JAKARTA (Reuters) - A move by Unilever to stop buying palm oil from Indonesia's top supplier Sinar Mas and to blacklist another supplier PT Duta Palma was "unfair," Indonesian Agriculture Minister Suswono said on Friday.
Green campaigners and consumers have turned up the heat on European firms such as Unilever, saying these companies' palm oil suppliers are responsible for deforestation and peatland clearence that can speed up climate change.
"If there is a dispute we should ask an independent to judge objectively what was the weakness.

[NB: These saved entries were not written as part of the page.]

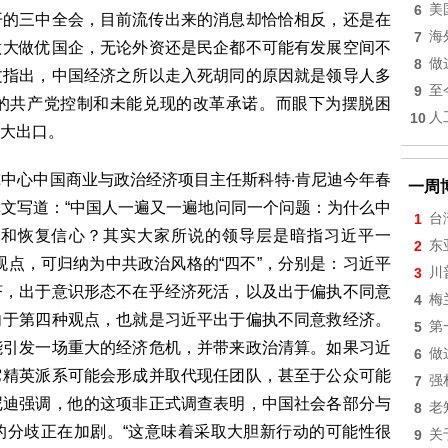
6
美
开的三中全会，目前流传出来的消息却恰恰相反，还是在
7
海
做大做优国企，无论外资还是民企都不可能有发展空间不
8
做
文指出，中国经济之所以走入死胡同的原因就是领导人多
9
至
的共产党控制和未能兑现的改革承诺。而眼下为摆脱困
10
人
大出口。
中心中国商业与政治经济项目主任斯科特‧肯尼迪今年春
一周
文写道：“中国人一遍又一遍地问同一个问题：为什么中
1
台
济和恢复信心？其实大家所说的领导层是暗指习近平一
2
东
观点，可归纳为中共政治风格的“四不”，分别是：习近平
3
川
济，出于意识形态不在乎经济死活，以及出于偏执不同意
4
梅
向于第四种观点，也就是习近平出于偏执不同意救经济。
5
第
能引发一场重大的经济危机，并带来政治清算。如果习近
6
做
它精英派系可能会形成并取代现任团队，甚至于公众可能
7
强
尼迪强调，他的这项非正式调查表明，中国社会各部分与
8
老
的分歧正在加剧。“这意味着采取大胆新行动的可能性很
9
关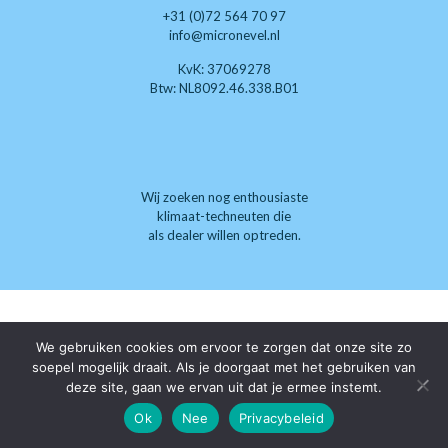
+31 (0)72 564 70 97
info@micronevel.nl
KvK: 37069278
Btw: NL8092.46.338.B01
Wij zoeken nog enthousiaste
klimaat-techneuten die
als dealer willen optreden.
We gebruiken cookies om ervoor te zorgen dat onze site zo
soepel mogelijk draait. Als je doorgaat met het gebruiken van
deze site, gaan we ervan uit dat je ermee instemt.
Ok
Nee
Privacybeleid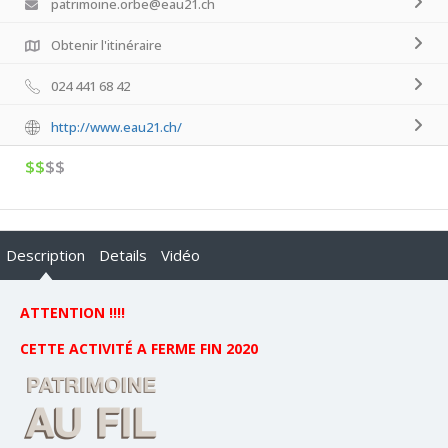
patrimoine.orbe@eau21.ch
Obtenir l'itinéraire
024 441 68 42
http://www.eau21.ch/
$$
$$
Description
Details
Vidéo
ATTENTION !!!!
CETTE ACTIVITÉ A FERME FIN 2020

A unilateral decision by Unilever I think is unfair," the minister told reporters.
Unilever, the world's top palm oil buyer, blacklisted Duta Palma last month, after previously halting a $33 million supply contract with Sinar Mas unit PT SMART.
"We have to prove if the accusations are right so going forward there will not be misunderstanding," added Suswono, who uses one name like many Indonesians.

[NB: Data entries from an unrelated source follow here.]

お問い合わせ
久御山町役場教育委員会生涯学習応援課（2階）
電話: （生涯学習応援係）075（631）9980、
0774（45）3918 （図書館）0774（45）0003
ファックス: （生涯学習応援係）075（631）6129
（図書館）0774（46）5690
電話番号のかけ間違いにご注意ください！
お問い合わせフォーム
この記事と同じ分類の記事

The move by Unilever, and other campaigns by NGOs, has prompted palm planters in Indonesia and Malaysia to set up a forum to cooperate in promoting sustainable practices and to be united in the face of pressures from buyers.
"There have been accusations that palm oil expansion has caused deforestation, destroyed biodiversity, the natural home of orangutan and peat land," said a joint statement between Indonesian and Malaysia palm oil groups.
The palm oil industry, which has come under fire from green groups and Western consumers, set up the Roundtable of Sustainable Palm Oil (RSPO) in 2004 to develop an ethical certification system that includes commitments to preserve rainforests and wildlife.
However, there have been rifts between members with consumer giant Unilever stopping buying crude palm oil from the two Indonesian producers, both of which are fellow members of RSPO.
"Without Indonesia and Malaysia, RSPO could collapse," said Datuk Mohammad Saleh, chairman of the Malaysian Palm Oil Association (MPOA).